I associate business trips and hotel rooms with long showers. When you grow up with a lot of siblings or in an apartment building with apartment-sized water heaters, you learn to take nothing but short showers, because there's always someone outside going "You better save me some hot water."
Even in a hotel, though, I feel guilty about letting the water run for too long; endless hot water aside, it's wasteful. So I'm hoping the Ecovea shower system by Reveeco sees some uptake. Promising a savings of up to 80% on both water and energy, the Ecovea system recycles water for immediate reuse, letting you shower in a sort of guilt-free loop of the same water.

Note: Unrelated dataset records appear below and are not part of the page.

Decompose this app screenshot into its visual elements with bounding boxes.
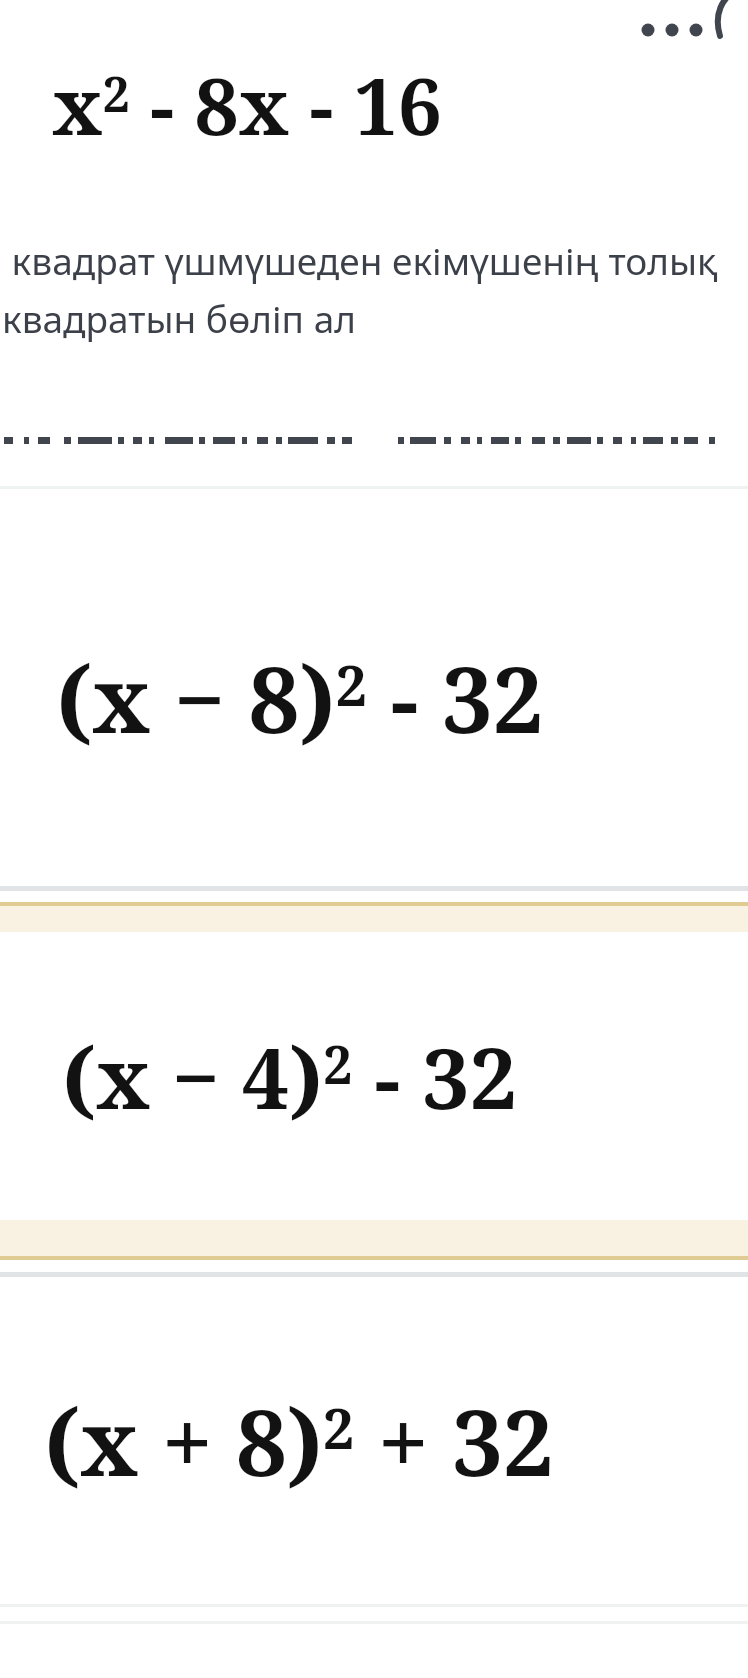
- button[interactable]: (x − 4)2 - 32: [0, 902, 748, 1260]
- staticText: (x + 8)2 + 32: [44, 1380, 554, 1503]
- staticText: x2 - 8x - 16: [52, 52, 442, 158]
- button[interactable]: More options: [634, 6, 744, 58]
- staticText: (x − 8)2 - 32: [56, 637, 544, 760]
- staticText: квадрат үшмүшеден екімүшенің толық квадр…: [2, 235, 748, 343]
- button[interactable]: (x − 8)2 - 32: [0, 490, 748, 886]
- staticText: (x − 4)2 - 32: [62, 1019, 517, 1133]
- button[interactable]: (x + 8)2 + 32: [0, 1278, 748, 1604]
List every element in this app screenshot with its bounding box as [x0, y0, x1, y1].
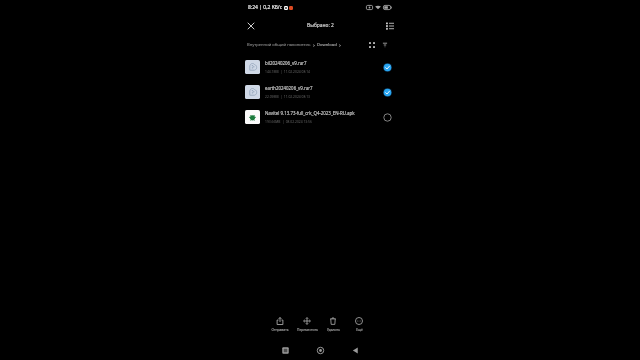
button[interactable]: Отправить: [266, 317, 294, 331]
button[interactable]: bil20240206_v9.rar7: [238, 54, 402, 79]
button[interactable]: Selected: [381, 61, 393, 73]
staticText: Отправить: [271, 327, 289, 331]
staticText: ›: [339, 41, 341, 49]
staticText: bil20240206_v9.rar7: [265, 60, 307, 66]
staticText: 193.66MB | 08.02.2024 13:56: [265, 119, 312, 123]
staticText: Удалить: [327, 327, 340, 331]
button[interactable]: earth20240206_v9.rar7: [238, 79, 402, 104]
staticText: 144.1MB | 11.02.2024 08:14: [265, 69, 310, 73]
staticText: Выбрано: 2: [307, 22, 334, 29]
staticText: earth20240206_v9.rar7: [265, 85, 313, 91]
button[interactable]: Удалить: [319, 317, 347, 331]
button[interactable]: Sort: [380, 40, 390, 50]
staticText: Внутренний общий накопитель: [247, 42, 311, 48]
button[interactable]: Внутренний общий накопитель: [247, 40, 341, 50]
button[interactable]: Home: [313, 343, 327, 357]
button[interactable]: Переместить: [293, 317, 321, 331]
staticText: Download: [317, 42, 337, 48]
button[interactable]: Not selected: [381, 111, 393, 123]
staticText: Navitel 9.13.73-full_crk_Q4-2023_EN-RU.a…: [265, 110, 355, 116]
button[interactable]: Select all: [383, 19, 396, 32]
button[interactable]: Navitel 9.13.73-full_crk_Q4-2023_EN-RU.a…: [238, 104, 402, 129]
button[interactable]: Ещё: [345, 317, 373, 331]
staticText: Переместить: [297, 327, 318, 331]
staticText: Ещё: [356, 327, 363, 331]
button[interactable]: Selected: [381, 86, 393, 98]
button[interactable]: Back: [348, 343, 362, 357]
button[interactable]: Recents: [278, 343, 292, 357]
button[interactable]: Close: [244, 19, 257, 32]
staticText: ›: [313, 41, 315, 49]
button[interactable]: Grid view: [367, 40, 377, 50]
staticText: 8:24 | 0,2 КБ/с: [248, 4, 283, 11]
staticText: 22.09MB | 11.02.2024 08:13: [265, 94, 310, 98]
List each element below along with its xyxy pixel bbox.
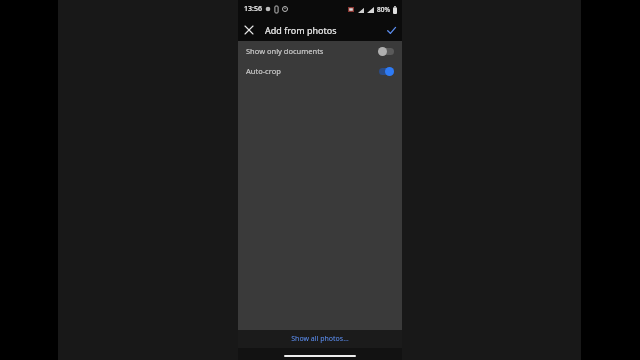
button[interactable]: Auto-crop bbox=[238, 61, 402, 81]
button[interactable]: Show only documents bbox=[238, 41, 402, 61]
staticText: 13:56 bbox=[244, 4, 262, 14]
button[interactable]: Close bbox=[238, 19, 260, 41]
staticText: 80% bbox=[377, 5, 390, 14]
staticText: Show only documents bbox=[246, 46, 324, 56]
button[interactable]: Confirm bbox=[380, 19, 402, 41]
staticText: Show all photos… bbox=[291, 334, 349, 344]
staticText: Add from photos bbox=[265, 24, 337, 36]
staticText: Auto-crop bbox=[246, 66, 281, 76]
button[interactable]: Show all photos… bbox=[283, 331, 357, 347]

I know that sounds potentially gross, but the manufacturer claims that the recycled water is "sometimes even cleaner than the source water from the supply system."
Comments
reminds me at the ventra shower of pieter demul,
who has won the james dyson young award with it in 2006
http://www.bloggen.be/3iothomasdegraeve/archief.php?ID=226391
Think you'll have a Legionella pneumophila problem with that.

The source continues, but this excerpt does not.